7.2 The Recommended Path for Most Stage Machinery

For the overwhelming majority of applications involving the design and integration of safety control systems for stage machinery, EN 62061 is the more appropriate, efficient, and practical standard to use.

Its methodology is a direct fit for the task of taking certified components (drives, PLCs, sensors) and integrating them into a safety function for a winch, lift, or turntable. The concepts of subsystems, pre-defined architectures, and simplified PFHD​ calculations dramatically lower the barrier to entry while still providing a high level of rigour that is fully compliant with the principles of its parent standard. The distinction it makes for LVL software alone makes it the only realistic choice for systems programmed using safety PLCs.

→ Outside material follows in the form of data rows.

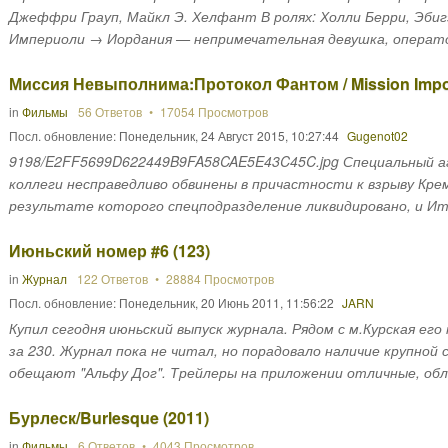
Джеффри Грауп, Майкл Э. Хелфант В ролях: Холли Берри, Эбиг
Империоли → Иордания — непримечательная девушка, оператор
Миссия Невыполнима:Протокол Фантом / Mission Impossi
in
Фильмы
56 Ответов
17054 Просмотров
Посл. обновление:
Понедельник, 24 Август 2015, 10:27:44
Gugenot02
9198/E2FF5699D622449B9FA58CAE5E43C45C.jpg Специальный а
коллеги несправедливо обвинены в причастности к взрыву Кр
результате которого спецподразделение ликвидировано, и Ита
Июньский номер #6 (123)
in
Журнал
122 Ответов
28884 Просмотров
Посл. обновление:
Понедельник, 20 Июнь 2011, 11:56:22
JARN
Купил сегодня июньский выпуск журнала. Рядом с м.Курская его 
за 230. Журнал пока не читал, но порадовало наличие крупной
обещают "Альфу Дог". Трейлеры на приложении отличные, обло
Бурлеск/Burlesque (2011)
in
Фильмы
6 Ответов
4043 Просмотров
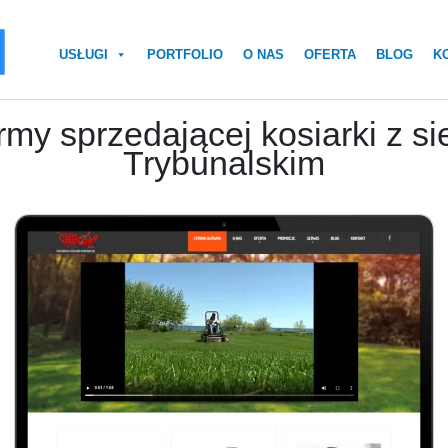
USŁUGI
PORTFOLIO
O NAS
OFERTA
BLOG
K
my sprzedającej kosiarki z si
Trybunalskim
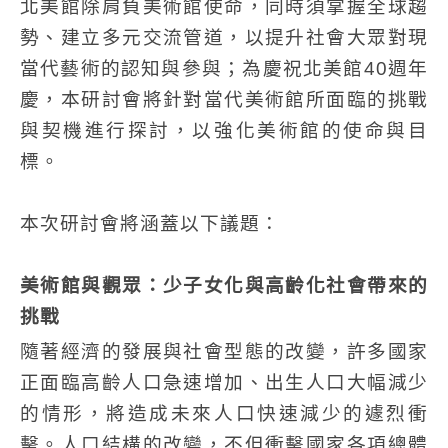
北美館除肩負美術館使命，同時須掌握全球趨
勢、建立多元交流管道，以提升社會大眾對現
當代藝術的認知與參與；為慶祝北美館40週年
慶，本研討會將針對當代美術館所面臨的挑戰
與契機進行探討，以強化美術館的使命與目
標。
本次研討會將涵蓋以下議題：
美術館與觀眾：少子女化與高齡化社會帶來的
挑戰
隨著經濟的發展與社會型態的改變，許多國家
正面臨高齡人口急速增加、出生人口大幅減少
的情形，將造成未來人口快速減少的遽烈衝
擊。人口結構的改變，不但衝擊國家各項總體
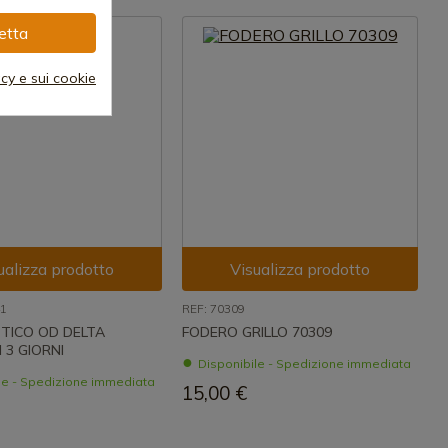
etta
acy e sui cookie
ualizza prodotto
Visualizza prodotto
41
REF: 70309
TICO OD DELTA
FODERO GRILLO 70309
 3 GIORNI
Disponibile - Spedizione immediata
le - Spedizione immediata
15,00 €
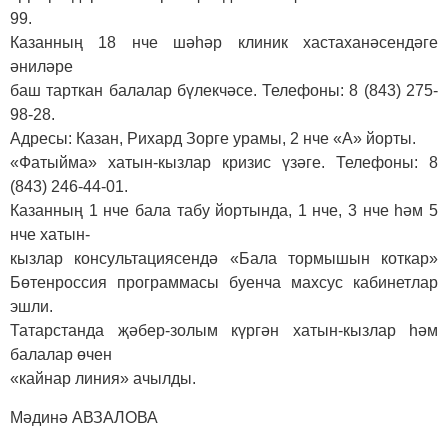
99.
Казанның 18 нче шәһәр клиник хастаханәсендәге
әниләре
баш тарткан балалар бүлекчәсе. Телефоны: 8 (843) 275-
98-28.
Адресы: Казан, Рихард Зорге урамы, 2 нче «А» йорты.
«Фатыйма» хатын-кызлар кризис үзәге. Телефоны: 8
(843) 246-44-01.
Казанның 1 нче бала табу йортында, 1 нче, 3 нче һәм 5
нче хатын-
кызлар консультациясендә «Бала тормышын коткар»
Бөтенроссия программасы буенча махсус кабинетлар
эшли.
Татарстанда җәбер-золым күргән хатын-кызлар һәм
балалар өчен
«кайнар линия» ачылды.
Мәдинә АВЗАЛОВА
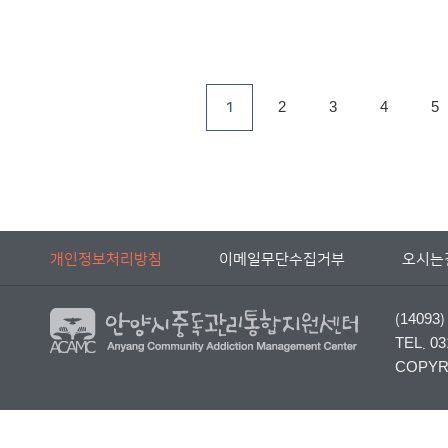
1
2
3
4
5
개인정보처리방침
이메일무단수집거부
오시는
(140
TEL. 03
COPYRI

7.3 When EN 61508 is Unavoidable or Preferable

Despite the clear advantages of EN 62061 for the system integrator, EN 61508 remains fundamentally important and is the correct choice in several specific scenarios:

  1. Developing Safety Components: If a company were to develop a new type of safety-rated motor drive, a safety PLC, or a wireless emergency stop system from scratch, they would need to follow EN 61508 (specifically Parts 2 and 3) to be able to certify it and assign it an SC and SIL rating.
  2. Highly Novel or Complex Systems: If a stage effect involves a technology that doesn’t neatly fit the machinery control system model (e.g., complex chemical or pyrotechnic effects controlled by a custom-coded embedded system), the generic framework of EN 61508 might be the only applicable standard.
  3. Process-like Applications: If an entertainment installation includes elements more akin to a process plant (e.g., large-scale water effects with complex pumping and valve systems), EN 61508 may be a better fit.

7.4 A Final Word on Safety Culture

Ultimately, the choice of standard is just the beginning. True safety is not achieved by a certificate on the wall or a completed calculation. It is the result of a pervasive safety culture. It is a culture where every engineer understands their responsibility, where questioning assumptions is encouraged, where documentation is seen not as a burden but as a vital part of the engineering process, and where the protection of human life is the unwavering priority.